▶ [WHAT IS BEING ASKED] Copy, from the entries below, each line in which the string "Planner" appears.

Stored data entries
======

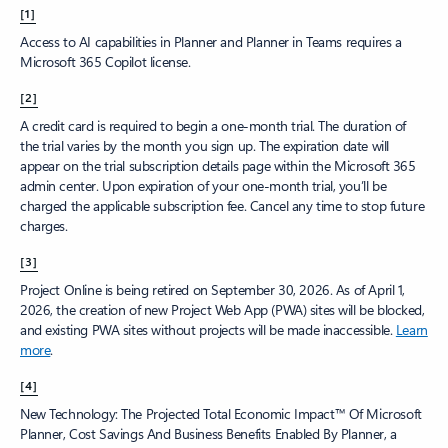
[1]
Access to AI capabilities in Planner and Planner in Teams requires a
Microsoft 365 Copilot license.
[2]
A credit card is required to begin a one-month trial. The duration of
the trial varies by the month you sign up. The expiration date will
appear on the trial subscription details page within the Microsoft 365
admin center. Upon expiration of your one-month trial, you’ll be
charged the applicable subscription fee. Cancel any time to stop future
charges.
[3]
Project Online is being retired on September 30, 2026. As of April 1,
2026, the creation of new Project Web App (PWA) sites will be blocked,
and existing PWA sites without projects will be made inaccessible.
Learn
more
.
[4]
New Technology: The Projected Total Economic Impact™ Of Microsoft
Planner, Cost Savings And Business Benefits Enabled By Planner, a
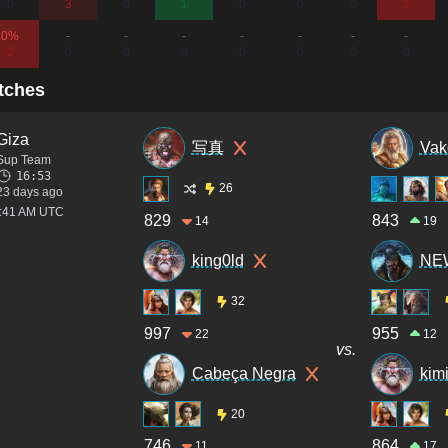
0
3
0
1
0
0
0
1
0%
-
-
-
-
-
-
-
2
0
0
0
0
0
0
0
tches
Giza
写真
Vak
Sup Team
16:53
26
23 days ago
4:41 AM UTC
829
843
14
19
king0ld
NEW
32
997
955
22
12
vs.
Cabeça Negra
kim
20
746
864
11
17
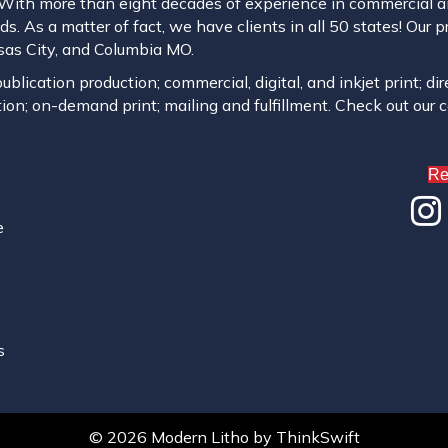
. With more than eight decades of experience in commercial and
s. As a matter of fact, we have clients in all 50 states! Our p
ansas City, and Columbia MO.
blication production; commercial, digital, and inkjet print; dir
ion; on-demand print; mailing and fulfillment. Check out our 
Re
e
s
© 2026 Modern Litho
by
ThinkSwift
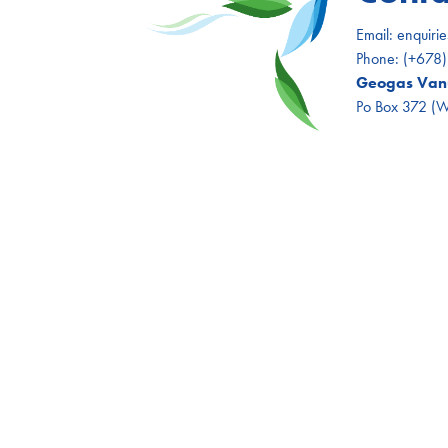
Email:
enquiri
Phone:
(+678
Geogas Vanu
Po Box 372 (Wh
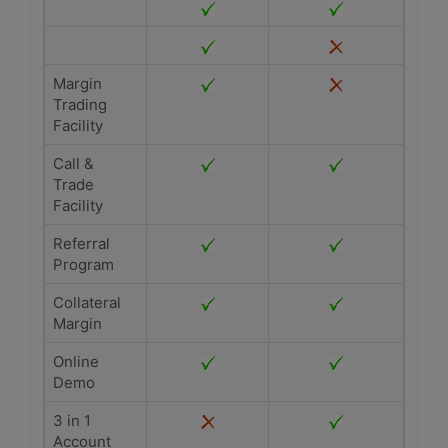
Margin
Trading
Facility
Call &
Trade
Facility
Referral
Program
Collateral
Margin
Online
Demo
3 in 1
Account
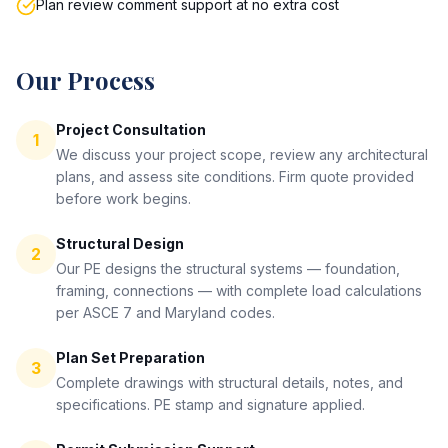
Plan review comment support at no extra cost
Our Process
Project Consultation
1
We discuss your project scope, review any architectural
plans, and assess site conditions. Firm quote provided
before work begins.
Structural Design
2
Our PE designs the structural systems — foundation,
framing, connections — with complete load calculations
per ASCE 7 and Maryland codes.
Plan Set Preparation
3
Complete drawings with structural details, notes, and
specifications. PE stamp and signature applied.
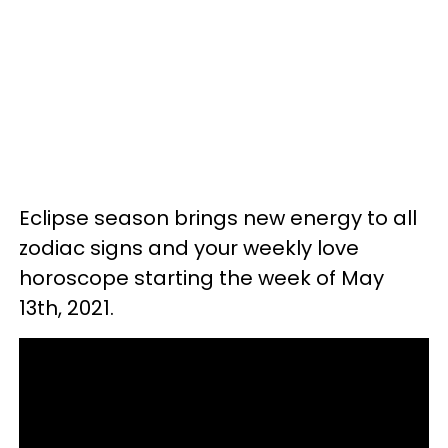
Eclipse season brings new energy to all
zodiac signs and your weekly love
horoscope starting the week of May
13th, 2021.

======

▶ [YOUR RESPONSE]
Access to AI capabilities in Planner and Planner in Teams requires a
Planner, Cost Savings And Business Benefits Enabled By Planner, a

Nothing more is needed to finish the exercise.